Spine Density Assessment
Transgenic mice were monitored for 72 h post-stereotaxic surgery and then dosed with tamoxifen. After ∼14 days of the last tamoxifen dose, mice were anesthetized with 4% isoflurane and intracardially perfused with PBS to flush blood followed by 4% PFA. Brains were fixed in 4% PFA overnight and then cryoprotected with 30% sucrose. Upon achieving cryoprotection, brains were embedded in tissue trays, frozen in OCT compound, and stored at -80°C. Coronal hippocampal sections of 250-300 μm thickness were mounted onto microscope slides using a Leica CM3050S cryostat and stored at -20°C. Next day, coronal sections underwent immunostaining procedures to enhance EGFP signal with an anti-GFP chicken antibody 1:50 (A10262, ThermoFisher Sci) or mouse anti-GFP 1:50 (A11120, ThermoFisher Sci).
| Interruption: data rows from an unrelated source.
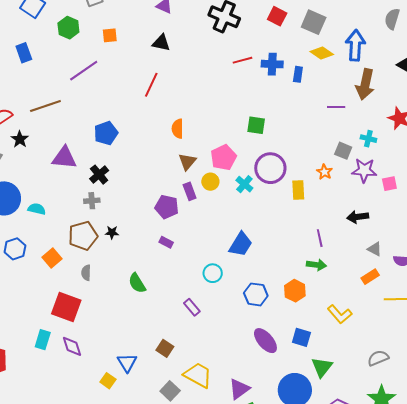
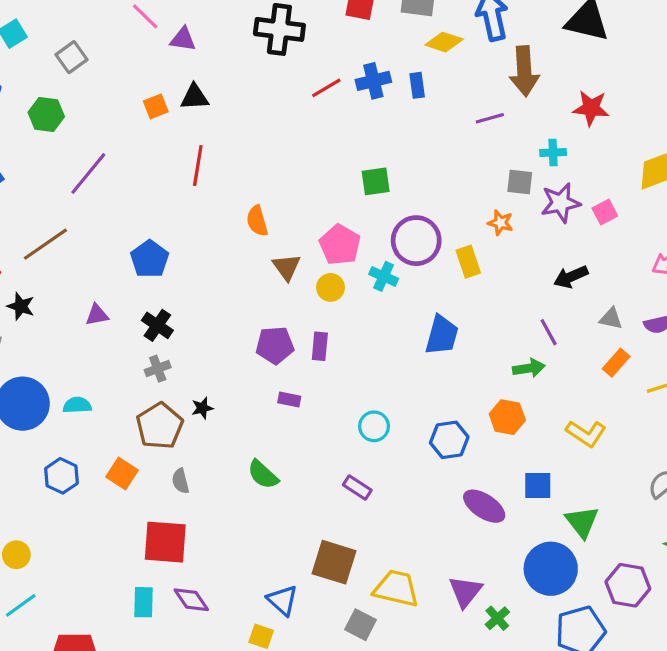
orange square: (110, 35) -> (156, 106), moved
purple triangle: (64, 158) -> (97, 315), size x0.6
purple rectangle: (190, 191) -> (320, 346), moved, turned 42
purple line: (320, 238) -> (549, 332), moved
blue trapezoid: (241, 244) -> (442, 335), moved
brown square: (165, 348) -> (334, 562), size x1.6

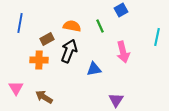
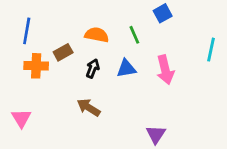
black arrow: (69, 51) -> (93, 68), size x0.6
orange cross: (39, 60) -> (36, 66), moved
blue triangle: (94, 69) -> (126, 68), moved
brown arrow: (44, 97) -> (89, 107), moved

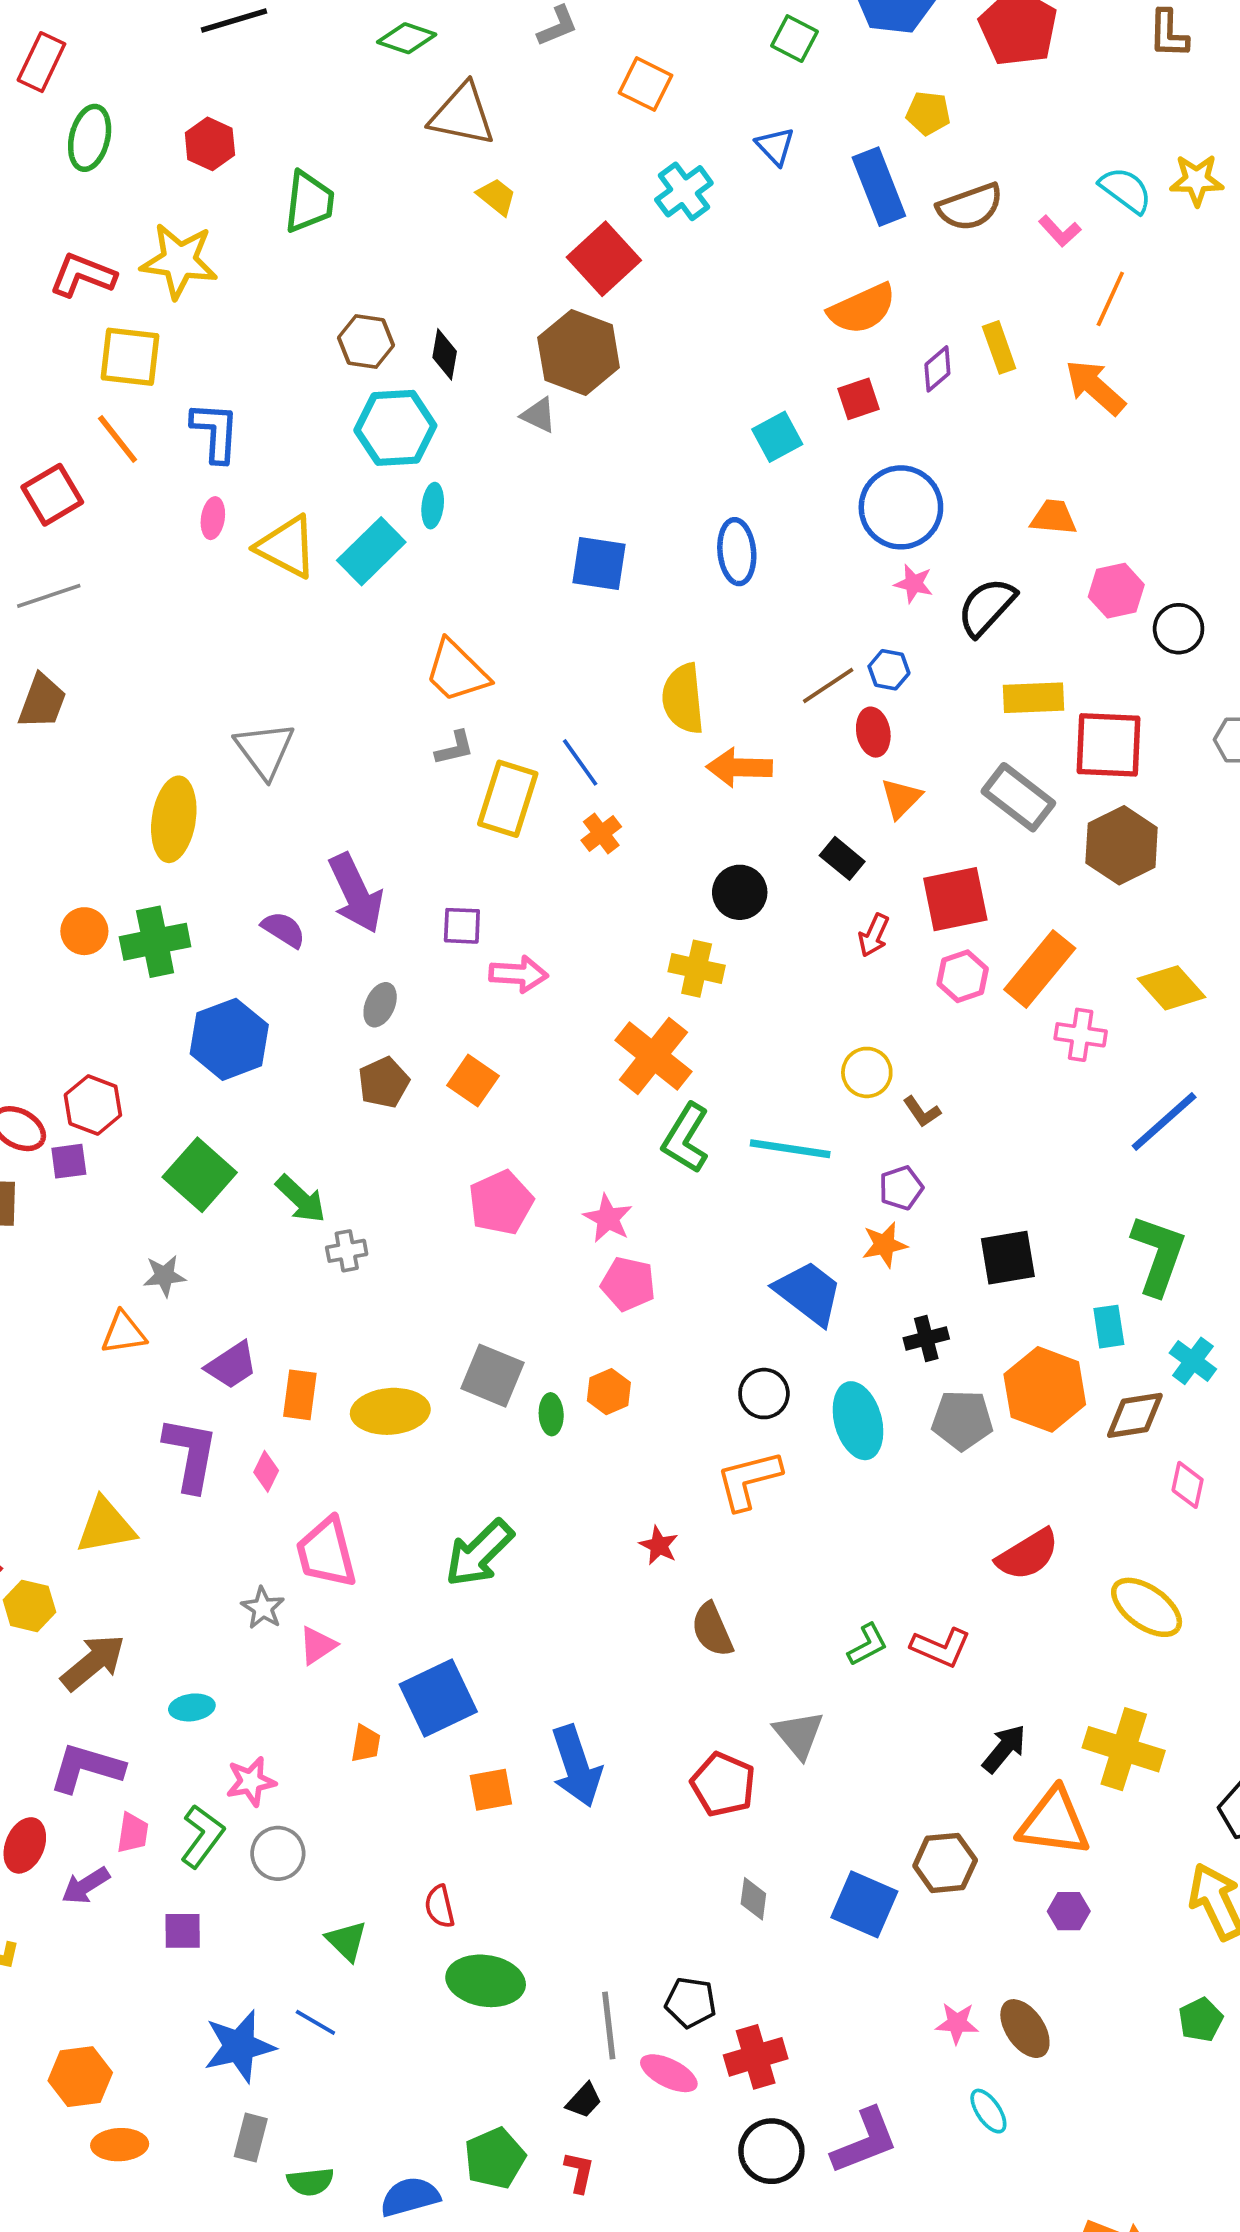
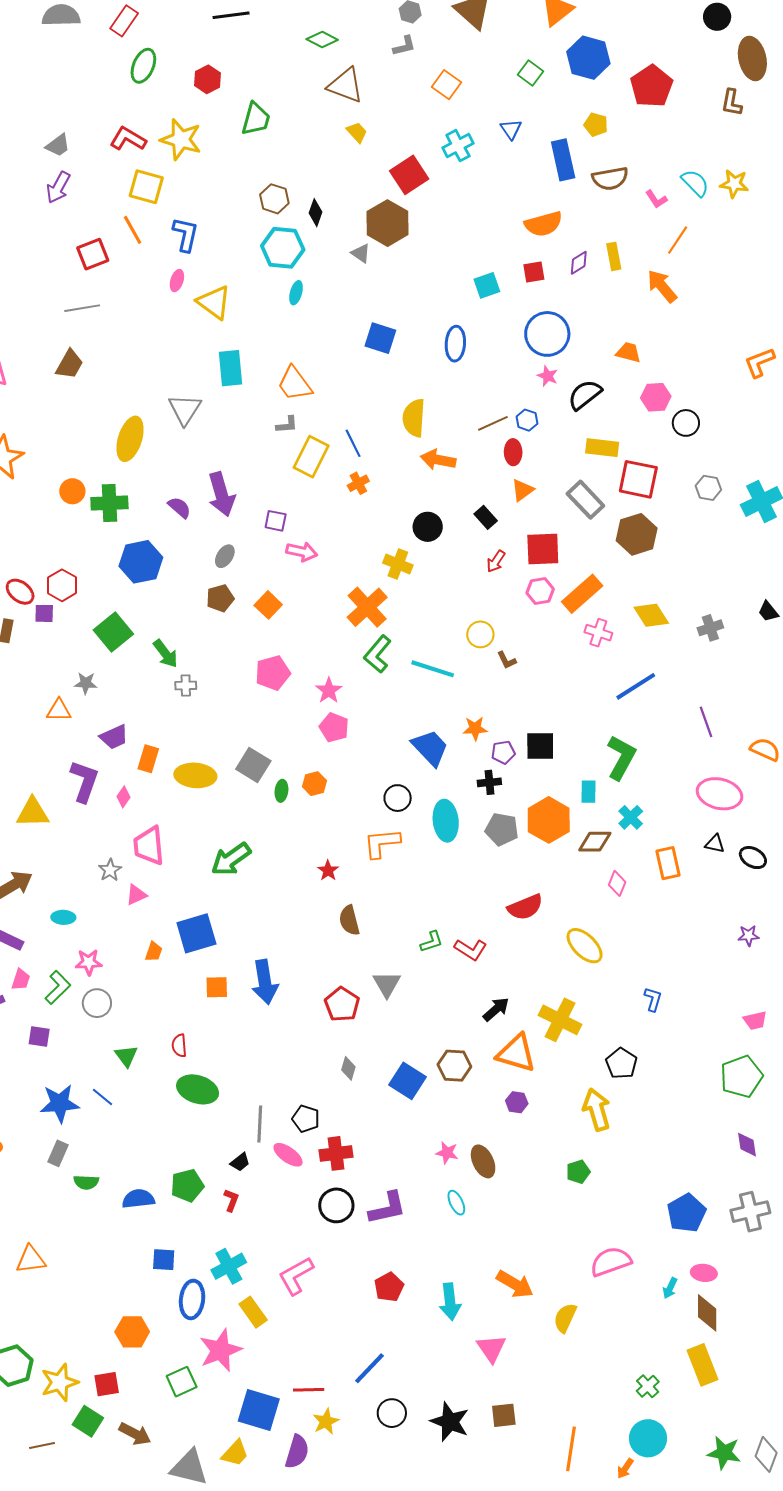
cyan rectangle: (371, 551) -> (231, 368), moved, turned -60
purple pentagon: (901, 1188) -> (503, 752), moved

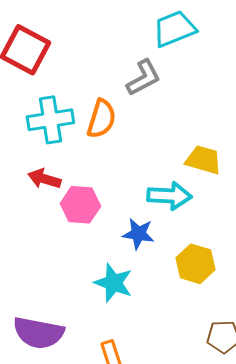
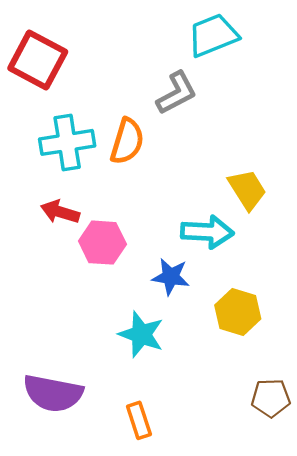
yellow trapezoid: (203, 160) -> (247, 190), turned 42

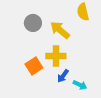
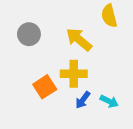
gray circle: (33, 23) -> (29, 34), moved
cyan arrow: (80, 85) -> (109, 101), moved

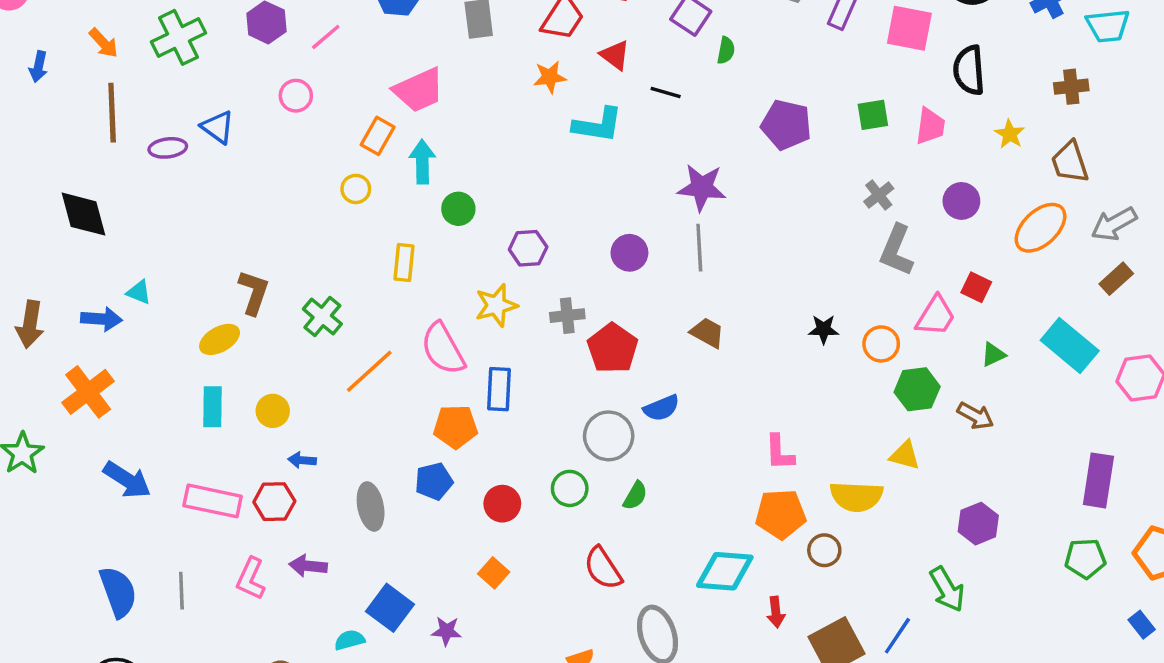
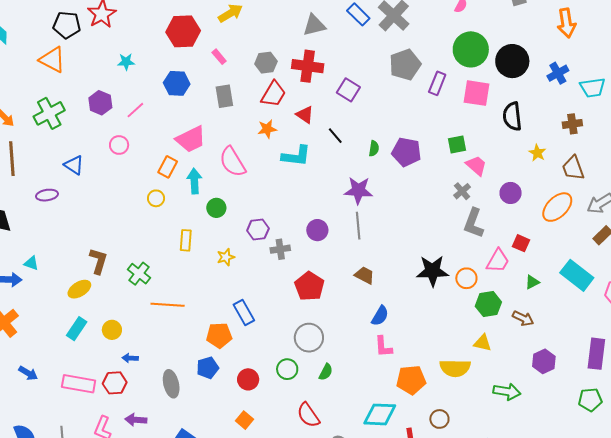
green semicircle: (726, 50) -> (374, 148), moved
black line: (666, 92) -> (335, 136), turned 36
pink trapezoid: (930, 126) -> (476, 166), moved, turned -55
purple ellipse: (168, 148) -> (47, 195), moved
yellow star: (496, 305) -> (226, 257), moved, size x0.7
gray cross: (567, 316) -> (280, 249), moved
black star: (824, 329) -> (432, 271), size x1.8
pink semicircle: (443, 349) -> (233, 162), moved
orange line: (369, 371) -> (168, 305), turned 48
blue rectangle: (499, 389) -> (244, 312), turned -30
cyan rectangle: (212, 407) -> (77, 329), turned 35
blue semicircle: (661, 408) -> (380, 316), moved, turned -35
pink L-shape: (779, 452) -> (383, 347), moved
blue arrow: (127, 480) -> (28, 373), size x0.7
purple hexagon: (978, 524) -> (544, 361), moved
brown circle: (824, 550) -> (439, 419), moved
green arrow: (947, 589) -> (507, 392), moved, turned -48

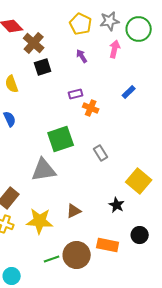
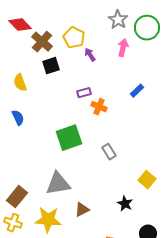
gray star: (110, 21) -> (118, 20), turned -30
yellow pentagon: (81, 24) -> (74, 38), moved
gray triangle: (44, 170) -> (58, 184), moved
yellow square: (139, 181) -> (147, 180), size x0.7

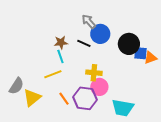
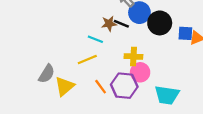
brown star: (61, 43) -> (109, 24), moved
black circle: (129, 44) -> (160, 23), moved
cyan line: (60, 57) -> (95, 39), turned -48

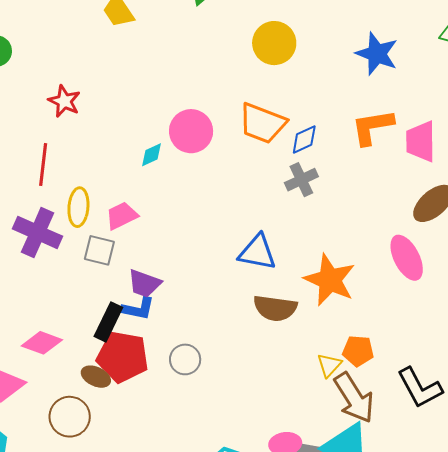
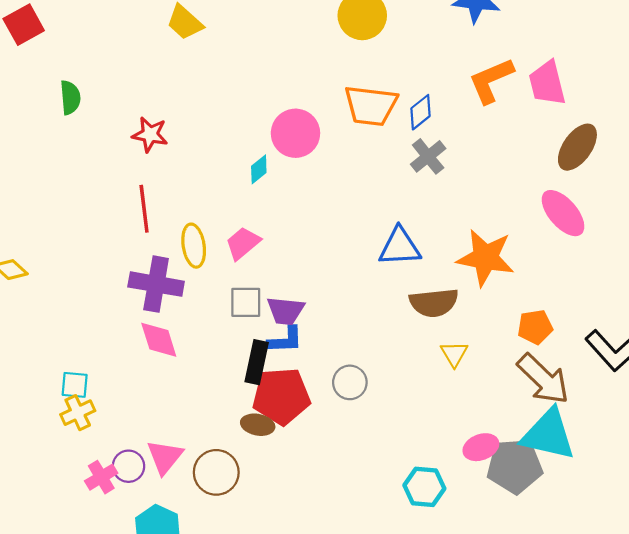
gray square: (99, 250) -> (246, 302), moved
pink diamond: (42, 343) -> (159, 340), moved, turned 66
yellow triangle: (329, 365) -> (454, 354), moved
brown circle: (70, 417) -> (216, 472), moved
In some cases, tissue slides were incubated with Hoechst 33342 1:5000 (H3570, ThermoFisher Sci) for 5 min then washed with PBS 3 × 5 min, to visualize brain cells. After following the immunostaining procedures previously described, tissue slides were allowed to air dry protected from light and Pro-Long Antifade Glass Mountant was added for coverslip adhesion. The Olympus Fluoview FV1000 confocal microscope enabled the acquisition of EGFP signals at 640 x 640 pixel resolution using the 488 nm laser wavelength path with a 60X (1.4 NA, Nikon) oil-immersion objective at 4.0 μs/pixel, digital zoom 8X. Z-stack images of 10-15 μm thickness with 0.2 μm steps were acquired from dendrites of hippocampal CA1 pyramidal neurons at least 150 μm away from the cell body. Images were processed in Fiji for Z-projections of at least 5 field of views per sample/genotype. Spine structures were quantified in 10 μm bins per dendritic image to determine spine density in CTRL and cKO conditions in a blinded manner.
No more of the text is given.